Fur- thermore, if a polynomial worst-case time complexity algorithm were discovered for the traveling salesperson problem, many other difficult problems would also be solvable using polynomial worst-case time complexity algorithms (such as determining whether a proposition in n vari- ables is a tautology, discussed in Chapter 1). This follows from the theory of NP-completeness.
A practical approach to the traveling salesperson problem when there are many vertices to visit is to use an approximation algorithm. ... That is, they may produce a Hamilton circuit with total weight W′ such that $W \le W′ \le cW$, where W is the total length of an exact solution and c is a constant ... If such an algorithm existed, this would show that the class P would be the same as the class NP, perhaps the most famous open question about the complexity of algorithms
I knew that NP can only be "verifiable in polynomial time by a deterministic Turing machine" while P can be solved in polynomial time by a deterministic Turing machine.
Then if we find one approximation algorithm for NP-complete which adds the NP-hard property for NP, then it only approximates instead of solving the problem. If it can solve, then based on NP-complete, all NP problems can be solved.

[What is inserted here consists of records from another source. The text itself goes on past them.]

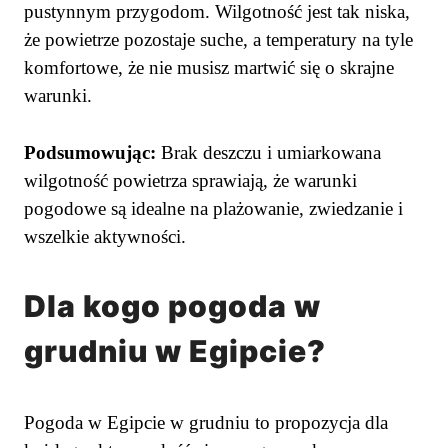
pustynnym przygodom. Wilgotność jest tak niska,
że powietrze pozostaje suche, a temperatury na tyle
komfortowe, że nie musisz martwić się o skrajne
warunki.
Podsumowując:
Brak deszczu i umiarkowana
wilgotność powietrza sprawiają, że warunki
pogodowe są idealne na plażowanie, zwiedzanie i
wszelkie aktywności.
Dla kogo pogoda w
grudniu w Egipcie?
Pogoda w Egipcie w grudniu to propozycja dla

I also referred to one QA answer which states:
Proving an upper bound on the possible approximation is akin to P=NP
But the answer seems to not answer the reasons behind the relation between the approximation algorithm and $P=NP$. This is weaker than the above finding both the lower bound $W$ and the upper bound $cW$.
Q:
How does the approximation algorithm for one NP-complete problem show that "we can show the existence of an algorithm that solves any given instance of problem in NP in polynomial time", i.e. $P=NP$?